A few days later, Jack, Lisanne, and Kendrick go to Highsmith’s office in Da Nang to confront him about his involvement with the Snakehead gang and the Chinese. Jack blackmails him into becoming a double agent for the Campus, as they continue to uncover Chinese involvement with criminal elements in Laos and Venezuela.
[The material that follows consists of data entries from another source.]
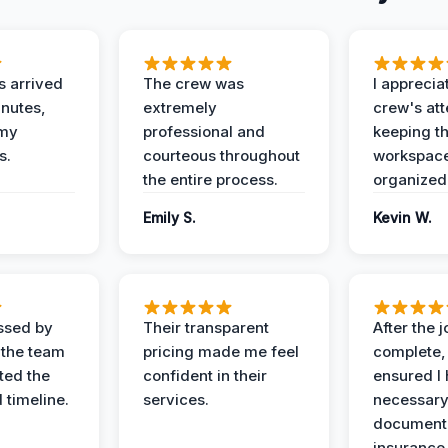
 arrived
The crew was
I apprecia
inutes,
extremely
crew's att
 my
professional and
keeping t
s.
courteous throughout
workspace
the entire process.
organized
Emily S.
Kevin W.
ssed by
Their transparent
After the 
 the team
pricing made me feel
complete,
ed the
confident in their
ensured I 
 timeline.
services.
necessar
documenta
insurance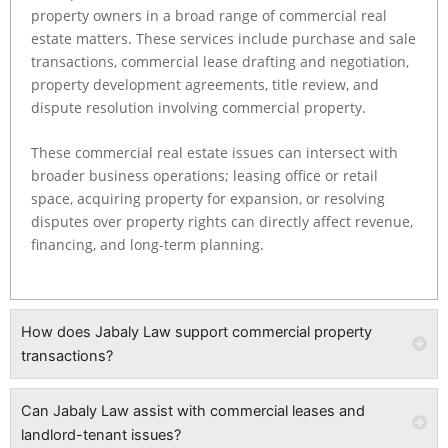
property owners in a broad range of commercial real
estate matters. These services include purchase and sale
transactions, commercial lease drafting and negotiation,
property development agreements, title review, and
dispute resolution involving commercial property.
These commercial real estate issues can intersect with
broader business operations; leasing office or retail
space, acquiring property for expansion, or resolving
disputes over property rights can directly affect revenue,
financing, and long-term planning.
How does Jabaly Law support commercial property
transactions?
Can Jabaly Law assist with commercial leases and
landlord-tenant issues?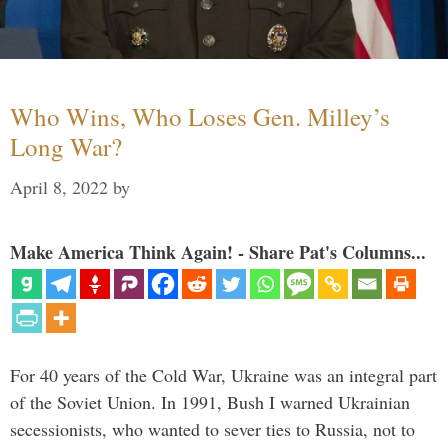
Who Wins, Who Loses Gen. Milley’s
Long War?
April 8, 2022
by
Make America Think Again! - Share Pat's Columns...
For 40 years of the Cold War, Ukraine was an integral part
of the Soviet Union. In 1991, Bush I warned Ukrainian
secessionists, who wanted to sever ties to Russia, not to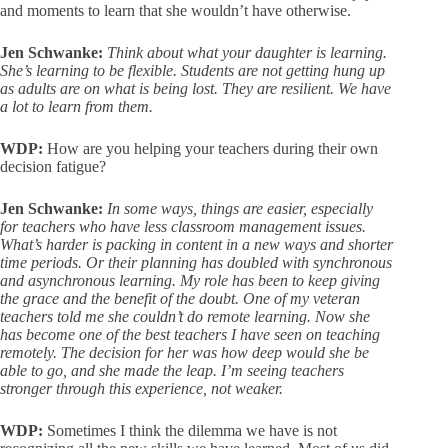
and moments to learn that she wouldn’t have otherwise.
Jen Schwanke:
Think about what your daughter is learning.
She’s learning to be flexible. Students are not getting hung up
as adults are on what is being lost. They are resilient. We have
a lot to learn from them.
WDP:
How are you helping your teachers during their own
decision fatigue?
Jen Schwanke:
In some ways, things are easier, especially
for teachers who have less classroom management issues.
What’s harder is packing in content in a new ways and shorter
time periods. Or their planning has doubled with synchronous
and asynchronous learning. My role has been to keep giving
the grace and the benefit of the doubt. One of my veteran
teachers told me she couldn’t do remote learning. Now she
has become one of the best teachers I have seen on teaching
remotely. The decision for her was how deep would she be
able to go, and she made the leap. I’m seeing teachers
stronger through this experience, not weaker.
WDP:
Sometimes I think the dilemma we have is not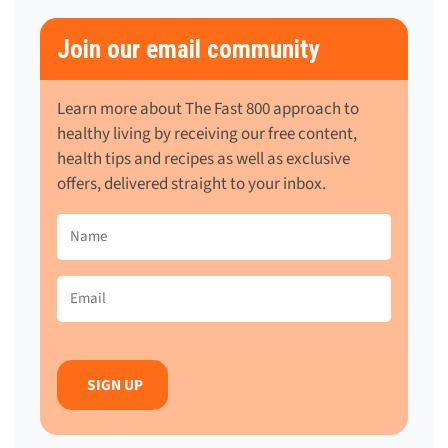
Join our email community
Learn more about The Fast 800 approach to
healthy living by receiving our free content,
health tips and recipes as well as exclusive
offers, delivered straight to your inbox.
Name
(Required)
Email
(Required)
His father, U.S. President Jack Ryan, later orders the Snakehead base in Laos destroyed and gives Kendrick his SEAL trident back.

==Characters==

===U.S. government officials and Campus operatives===
- Jack Ryan, Sr.: President of the United States, founder of The Campus
- Mary Pat Foley: Director of national intelligence, advisor to The Campus
- Arnie van Damm: White House chief of staff
- Jack Ryan, Jr.: The President's son, a Campus team leader
- John Clark: Operations director of The Campus
- Lisanne Robertson: Campus intelligence and logistics coordinator
- Cary Marks: Campus operator, active-duty Green Beret master sergeant
- Jad Mustafa: Campus operator, active-duty Green Beret sergeant first class
- Kendrick Moore: Navy SEAL master chief (retired), provisional Campus operator
- Gavin Biery: Campus director of information technology

===Hendley Associates and GeoTech Corporation===
- Gerry Hendley: President and CEO of Hendley Associates, a private equity firm
- Howard Brennan: Chief investment officer, Hendley Associates
- Bruce Stephenson: CEO of GeoTech, a rare earth mining and refining company
- David Highsmith: GeoTech's president of Vietnamese operations

===Vietnamese and Laotian characters===
- Colonel Cai Qi: Nonofficial cover agent of China's Ministry of State Security (MSS) in Laos
- Ling and Twei: Cai's top two deputies, members of the Laotian Snakehead gang
- Madame Marie Anh Claré: Sister-in-law of David Highsmith in Hué, Vietnam
- Henri Claré: Madame Anh's husband
- Alang Nik Trong: Former Montagnard soldier allied with the U.S. Military Assistance Command, Vietnam (MACV)

==Reception==
===Commercial===
The book debuted at number ten at both the Combined Print and E-Book Fiction and Hardcover Fiction categories of the New York Times bestseller list for the week of September 8, 2024. It charted at number seven on the Mass Market Books category of the same list in August 2025.

===Critical===
Thriller novel reviewer The Real Book Spy praised the book: "Mixing action, intrigue, and political drama to create a fast-paced, high-stakes thriller that jumps off the page and demands your attention, M.P. Woodward gives Jack Ryan fans exactly what they’ve been asking for." The Big Thrill reviewed the book: "It delivers all the classic Clancy feels—terrifying tech, exciting action, and powerful characters who show their true heart and unstoppable bravery."